Torrie se mit immédiatement sur ses gardes, prête à retirer ses gants, mais, avisant son amorce de mouvement, un garde appuya la lame de son épée contre son poignet, la dissuadant de continuer. Le regard étincelant de fureur sous son aversion viscérale d'être contrainte, la jeune femme s'immobilisa mais son regard continua à s'agiter alors qu'elle observait ce qui l'entourait.
En plus des trois hommes qui la menaçaient de leurs épées, vêtus aux couleurs de la famille du régent de Sémoth, il y en avait un quatrième qui se tenait légèrement en retrait, également en uniforme mais pas celui des gardes.

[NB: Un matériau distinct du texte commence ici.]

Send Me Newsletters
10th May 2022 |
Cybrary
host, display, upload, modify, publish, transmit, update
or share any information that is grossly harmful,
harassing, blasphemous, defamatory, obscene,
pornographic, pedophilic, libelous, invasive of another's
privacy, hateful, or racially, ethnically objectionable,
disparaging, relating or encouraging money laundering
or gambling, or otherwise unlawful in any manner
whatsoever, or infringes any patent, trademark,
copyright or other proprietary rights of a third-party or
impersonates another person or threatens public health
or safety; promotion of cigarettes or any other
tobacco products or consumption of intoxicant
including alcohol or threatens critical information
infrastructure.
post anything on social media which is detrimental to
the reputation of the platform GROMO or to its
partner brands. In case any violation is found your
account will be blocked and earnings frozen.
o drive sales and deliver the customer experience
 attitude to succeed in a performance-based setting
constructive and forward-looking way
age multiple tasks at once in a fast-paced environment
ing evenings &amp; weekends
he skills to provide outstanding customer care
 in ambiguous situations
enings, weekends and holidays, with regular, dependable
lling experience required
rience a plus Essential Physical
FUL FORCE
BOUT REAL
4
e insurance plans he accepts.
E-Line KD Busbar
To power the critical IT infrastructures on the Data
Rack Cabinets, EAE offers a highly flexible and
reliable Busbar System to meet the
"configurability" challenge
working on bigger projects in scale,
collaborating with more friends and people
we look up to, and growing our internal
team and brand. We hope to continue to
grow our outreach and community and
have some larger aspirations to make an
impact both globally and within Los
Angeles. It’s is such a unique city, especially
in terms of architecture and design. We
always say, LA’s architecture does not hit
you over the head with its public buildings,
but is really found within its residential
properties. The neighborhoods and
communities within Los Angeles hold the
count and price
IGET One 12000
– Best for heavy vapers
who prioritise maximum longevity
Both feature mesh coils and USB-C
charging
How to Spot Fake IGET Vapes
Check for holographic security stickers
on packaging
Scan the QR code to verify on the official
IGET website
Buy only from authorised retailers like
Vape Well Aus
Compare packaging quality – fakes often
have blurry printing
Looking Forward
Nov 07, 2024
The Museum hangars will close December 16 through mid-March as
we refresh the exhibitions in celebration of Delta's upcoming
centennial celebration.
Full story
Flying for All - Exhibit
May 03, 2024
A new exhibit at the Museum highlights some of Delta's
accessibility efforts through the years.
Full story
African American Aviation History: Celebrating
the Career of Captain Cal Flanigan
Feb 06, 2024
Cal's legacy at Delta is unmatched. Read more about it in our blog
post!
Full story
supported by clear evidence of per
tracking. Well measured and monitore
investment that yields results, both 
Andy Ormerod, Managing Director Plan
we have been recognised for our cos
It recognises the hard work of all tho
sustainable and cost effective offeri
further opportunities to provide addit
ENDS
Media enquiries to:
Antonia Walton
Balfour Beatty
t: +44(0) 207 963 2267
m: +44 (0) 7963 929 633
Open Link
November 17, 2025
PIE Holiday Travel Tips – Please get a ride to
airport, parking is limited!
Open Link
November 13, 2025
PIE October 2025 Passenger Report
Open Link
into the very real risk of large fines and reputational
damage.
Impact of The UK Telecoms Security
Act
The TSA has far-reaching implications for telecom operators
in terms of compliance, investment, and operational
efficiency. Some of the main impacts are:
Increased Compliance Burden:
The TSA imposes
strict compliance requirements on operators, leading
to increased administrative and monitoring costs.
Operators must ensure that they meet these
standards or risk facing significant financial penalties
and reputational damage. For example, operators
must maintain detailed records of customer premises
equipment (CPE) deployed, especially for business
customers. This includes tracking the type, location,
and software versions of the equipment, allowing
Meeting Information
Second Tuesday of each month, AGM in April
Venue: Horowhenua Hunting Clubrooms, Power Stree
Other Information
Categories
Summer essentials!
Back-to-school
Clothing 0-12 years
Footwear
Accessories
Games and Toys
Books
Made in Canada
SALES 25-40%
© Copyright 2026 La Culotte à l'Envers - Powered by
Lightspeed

Il sortit un papier de la poche de son pantalon. Alors qu'il le dépliait, Torrie aperçut quelques traits noirs qui lui évoquèrent un avis de recherche, logiquement celui des Déchus. L'étudiant, l'homme fit voyager ses yeux de l'affiche à Torrie, les comparant en recherchant des similitudes entre les deux.
La précision des portraits manquait toujours autant mais la mention des traits physiques non humains avaient suffi à identifier les autres comme les Déchus et les étranges reflets bleutés qui animaient la chevelure de Torrie confirmaient également son appartenance au groupe de célèbres mercenaires.

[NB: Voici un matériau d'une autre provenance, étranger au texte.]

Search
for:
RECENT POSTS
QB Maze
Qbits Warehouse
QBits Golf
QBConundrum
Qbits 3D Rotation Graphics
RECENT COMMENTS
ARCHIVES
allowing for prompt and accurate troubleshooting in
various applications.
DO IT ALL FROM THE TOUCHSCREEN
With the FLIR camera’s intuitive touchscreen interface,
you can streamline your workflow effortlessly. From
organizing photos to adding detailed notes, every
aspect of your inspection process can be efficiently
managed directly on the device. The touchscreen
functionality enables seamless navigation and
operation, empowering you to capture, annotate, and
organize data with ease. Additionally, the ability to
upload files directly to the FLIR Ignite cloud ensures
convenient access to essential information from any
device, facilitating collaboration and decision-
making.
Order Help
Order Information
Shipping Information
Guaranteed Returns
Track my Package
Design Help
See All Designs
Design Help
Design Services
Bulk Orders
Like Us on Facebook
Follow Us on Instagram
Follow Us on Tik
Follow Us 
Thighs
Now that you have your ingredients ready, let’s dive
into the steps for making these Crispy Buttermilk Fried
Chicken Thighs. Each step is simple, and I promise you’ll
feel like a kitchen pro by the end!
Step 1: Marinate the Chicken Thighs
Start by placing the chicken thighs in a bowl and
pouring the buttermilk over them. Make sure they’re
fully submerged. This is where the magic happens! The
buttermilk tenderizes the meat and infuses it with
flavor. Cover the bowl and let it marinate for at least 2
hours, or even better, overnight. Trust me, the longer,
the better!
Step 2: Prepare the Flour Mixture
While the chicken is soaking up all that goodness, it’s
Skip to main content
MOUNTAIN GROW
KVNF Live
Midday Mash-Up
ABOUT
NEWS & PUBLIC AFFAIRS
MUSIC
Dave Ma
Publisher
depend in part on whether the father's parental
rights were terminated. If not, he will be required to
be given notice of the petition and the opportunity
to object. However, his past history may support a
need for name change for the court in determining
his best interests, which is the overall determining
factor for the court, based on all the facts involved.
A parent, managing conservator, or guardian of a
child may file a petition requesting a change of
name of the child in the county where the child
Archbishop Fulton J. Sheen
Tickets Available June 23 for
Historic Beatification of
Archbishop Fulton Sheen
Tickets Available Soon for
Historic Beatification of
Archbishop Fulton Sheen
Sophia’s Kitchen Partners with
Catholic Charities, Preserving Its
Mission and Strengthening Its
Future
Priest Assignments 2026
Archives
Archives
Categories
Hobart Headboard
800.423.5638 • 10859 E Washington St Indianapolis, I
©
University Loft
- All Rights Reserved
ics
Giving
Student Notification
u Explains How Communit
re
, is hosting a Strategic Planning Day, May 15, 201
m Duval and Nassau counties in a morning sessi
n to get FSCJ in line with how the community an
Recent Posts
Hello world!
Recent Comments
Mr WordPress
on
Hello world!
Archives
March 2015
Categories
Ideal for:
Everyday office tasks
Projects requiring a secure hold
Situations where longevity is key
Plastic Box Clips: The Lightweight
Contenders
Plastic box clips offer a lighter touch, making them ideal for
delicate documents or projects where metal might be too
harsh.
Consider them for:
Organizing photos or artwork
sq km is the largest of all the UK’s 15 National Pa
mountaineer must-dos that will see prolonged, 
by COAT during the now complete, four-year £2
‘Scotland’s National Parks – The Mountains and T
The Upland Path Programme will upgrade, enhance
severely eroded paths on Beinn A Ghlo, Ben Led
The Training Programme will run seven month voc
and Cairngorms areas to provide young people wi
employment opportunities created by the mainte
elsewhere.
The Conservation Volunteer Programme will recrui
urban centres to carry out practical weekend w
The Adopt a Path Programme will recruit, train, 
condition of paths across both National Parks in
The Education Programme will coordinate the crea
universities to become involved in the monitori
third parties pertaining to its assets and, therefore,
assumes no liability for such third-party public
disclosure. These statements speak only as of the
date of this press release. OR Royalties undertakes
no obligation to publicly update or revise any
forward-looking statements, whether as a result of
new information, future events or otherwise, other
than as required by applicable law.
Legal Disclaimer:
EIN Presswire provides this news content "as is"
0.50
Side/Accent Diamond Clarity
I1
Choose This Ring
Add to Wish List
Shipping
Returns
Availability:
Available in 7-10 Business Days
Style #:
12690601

Le constatant, l'homme examina encore un peu l'avis de recherche et commenta :

« Le seigneur De Rosamire avait raison en pensant que les Déchus n'étaient pas au complet et que la dernière allait arriver.

Torrie riva le regard sur le garde qui venait de parler alors que son visage se fendait d'un sourire en coin. Il ne lui avait même pas fallu interroger ces hommes pour obtenir la confirmation de la présence de ses compagnons et pour apprendre où ils se trouvaient dans le palais. Les gens qui s'écoutaient parler étaient vraiment pratiques !
D'un geste du menton, le garde ordonna aux trois autres de neutraliser Torrie en rangeant à nouveau l'avis de recherche dans la poche de son uniforme, peu inquiété puisqu'il y avait trois hommes face à une petite jeune femme peu impressionnante.
Rengainant son épée, l'un des gardes s'approcha de Torrie pendant que ses deux camarades continuaient à la menacer, leurs armes pointées sur sa gorge, pour passer les fers pendant à sa ceinture à ses poignets. Pour ce faire, il retira les gants de cuir de la jeune femme, qui risquaient de se coincer et d'entraver les fers, se tenant dans son dos.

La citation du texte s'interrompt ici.